For months, Kwon, like other cybersecurity officials, had been courted by private companies. The pace of the revolving door between government and industry is especially quick in this arena, and given the choice between a government bureaucracy where progress was slow and incremental and a plum assignment at RSA, a leading infrastructure protection company, the choice for Kwon was obvious. Unfortunate timing: her resignation letter leaked the day after Twitter, which hosts a large cadre of cyber security wonks, experts and officials -- grumpy or otherwise -- was hit with a distributed denial of service attack.
The potential for brain drain is real. Contractors will staff many user-end positions, and companies like CACI and General Dynamics are aggressively seeking to hire cyber-wise experts, luring them with the promise of salaries and perks that the government can't offer. Niche companies like Cyber Coders are already struggling to handle the demand from the military alone.
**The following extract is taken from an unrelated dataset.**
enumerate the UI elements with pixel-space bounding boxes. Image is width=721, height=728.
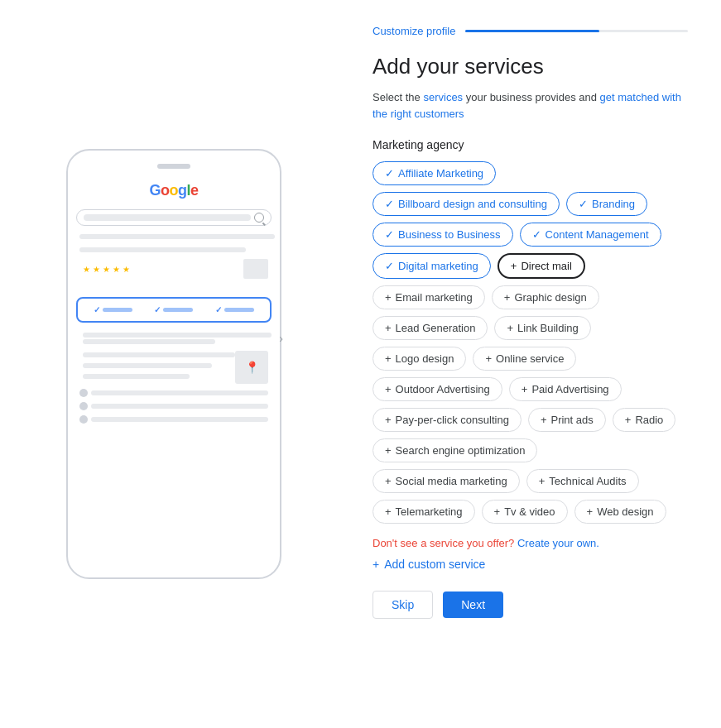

Nick Shapiro, a White House spokesperson, said that Kwon's departure was not related to the recent resignation of Melissa Hathaway, who had coordinated a cybersecurity review for the National Security Council. Hathaway was detailed to the White House staff from the Office of the Director of National Intelligence, and that secondment expired last week.
According to an administration official, Hathaway was not a finalist for the NSC cybersecurity post. But she did want the job, and her bosses at the NSC apparently did not inform her that she was not in contention.
Administration officials said that some of the president's top national security advisers, including John Brennan, the counterterrorism chief, were disappointed that Hathaway's 60-day policy review, announced with much fanfare, posed questions that it did not answer; the public release of the document was scheduled -- and delayed -- at least twice while it was rewritten.
One key recommendation that was changed: Hathaway's team wanted the cybercoordinator to report directly to the president. Her report, when released, recommended simply that the official have "direct access" to the president, which, in bureaucratese, is less impressive. Hathaway's defenders noted that she had a tiny staff -- fewer than 10 people -- and an entire government to cover in less than 60 days.
Whoever gets the White House job will coordinate policy across the government without having budget authority. The three major government domains are not integrated. Dot.gov is now protected by the DHS, dot.mil, which is protected by the National Security Agency, and dot.ic, a sub domain used by intelligence agencies and falls under the purview of the ODNI.
Civilian cybersecurity experts worry that the savvy, lumbering giants -- the NSA and the military -- are outfoxing the much newer DHS, which to them is troubling because they don't believe the military culture of secrecy is well-suited to the more transparent realm of cyber-infrastructure protection.
DHS uses NSA technology to protect the dot.gov domain now, but it remains firmly in control of how the technology is used. Still, NSA is adding cybersecurity staff as quickly as -- if not more quickly than -- DHS, and cyber security officials inside and outside government worry that unless the White House asserts its management prerogatives, NSA will win internecine battles by default.
As for how DHS formally interacts with the Pentagon's cyber command, a DHS official concedes that "the answer to the question isn't known yet."
Shapiro, the White House spokesman, in a statement, said that "the President is personally committed to finding the right person for this job, and a rigorous selection process is well underway."